= Beginning of Section =

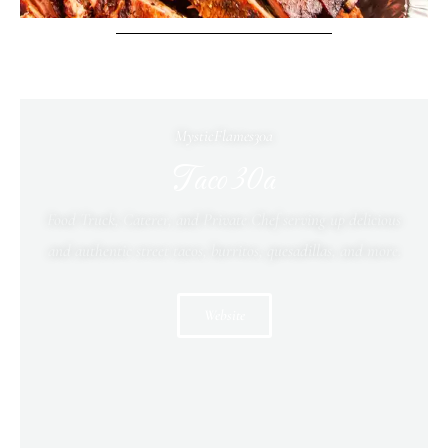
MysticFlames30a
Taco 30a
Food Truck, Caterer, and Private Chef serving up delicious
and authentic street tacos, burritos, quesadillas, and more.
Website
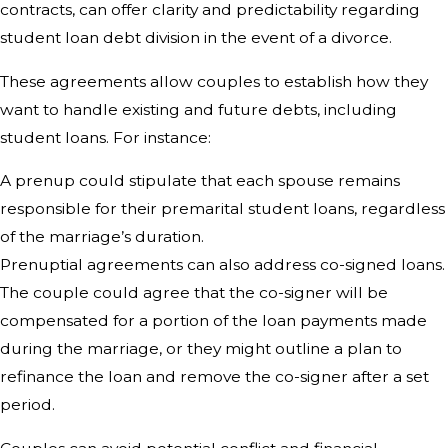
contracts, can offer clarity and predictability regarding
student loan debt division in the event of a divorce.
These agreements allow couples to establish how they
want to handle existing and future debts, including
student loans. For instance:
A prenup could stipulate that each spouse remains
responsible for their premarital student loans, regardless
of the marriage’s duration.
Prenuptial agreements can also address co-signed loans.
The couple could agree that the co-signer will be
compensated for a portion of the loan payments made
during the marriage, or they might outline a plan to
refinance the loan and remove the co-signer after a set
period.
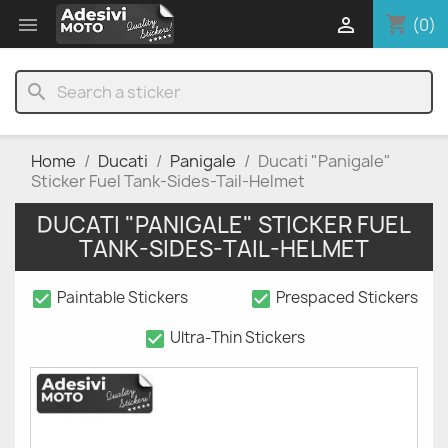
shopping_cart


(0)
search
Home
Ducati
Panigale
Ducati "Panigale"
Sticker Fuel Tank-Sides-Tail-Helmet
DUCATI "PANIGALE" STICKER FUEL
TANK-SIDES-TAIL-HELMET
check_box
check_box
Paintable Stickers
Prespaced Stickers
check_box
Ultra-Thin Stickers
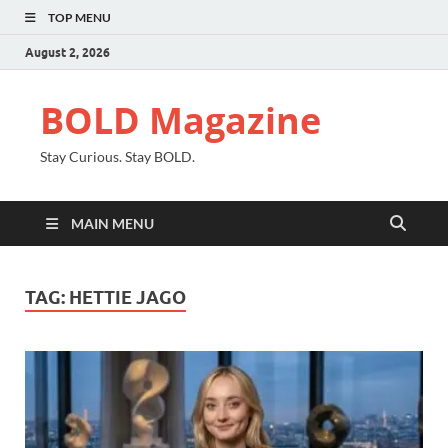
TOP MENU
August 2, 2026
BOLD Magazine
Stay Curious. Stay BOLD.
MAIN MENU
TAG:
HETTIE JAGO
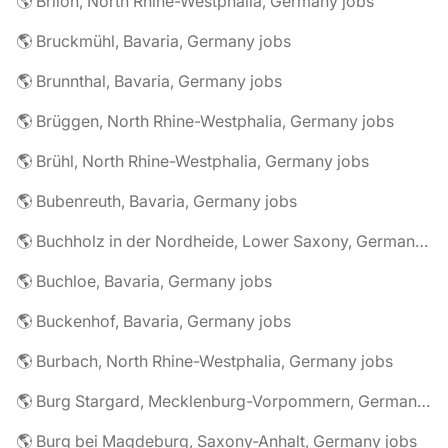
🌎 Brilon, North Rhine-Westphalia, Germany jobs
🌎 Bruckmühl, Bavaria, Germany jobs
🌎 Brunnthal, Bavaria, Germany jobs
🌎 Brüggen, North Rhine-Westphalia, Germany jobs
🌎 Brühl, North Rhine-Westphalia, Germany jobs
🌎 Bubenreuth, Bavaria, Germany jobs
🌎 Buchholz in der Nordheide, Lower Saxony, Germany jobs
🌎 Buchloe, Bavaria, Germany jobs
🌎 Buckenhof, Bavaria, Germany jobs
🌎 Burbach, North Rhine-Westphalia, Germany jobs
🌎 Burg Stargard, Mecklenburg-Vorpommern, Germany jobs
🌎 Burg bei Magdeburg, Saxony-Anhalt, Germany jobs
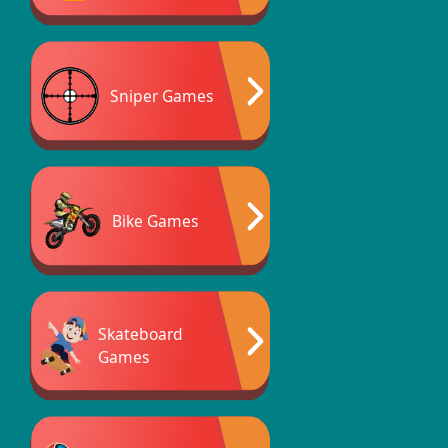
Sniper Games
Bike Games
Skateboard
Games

= End of Section =

* YOUR ASSIGNMENT:
Report each line of the data in which "jobs" occurs.

* SOLUTION TO THIS PROBLEM:
🌎 Brilon, North Rhine-Westphalia, Germany jobs
🌎 Bruckmühl, Bavaria, Germany jobs
🌎 Brunnthal, Bavaria, Germany jobs
🌎 Brüggen, North Rhine-Westphalia, Germany jobs
🌎 Brühl, North Rhine-Westphalia, Germany jobs
🌎 Bubenreuth, Bavaria, Germany jobs
🌎 Buchholz in der Nordheide, Lower Saxony, Germany jobs
🌎 Buchloe, Bavaria, Germany jobs
🌎 Buckenhof, Bavaria, Germany jobs
🌎 Burbach, North Rhine-Westphalia, Germany jobs
🌎 Burg Stargard, Mecklenburg-Vorpommern, Germany jobs
🌎 Burg bei Magdeburg, Saxony-Anhalt, Germany jobs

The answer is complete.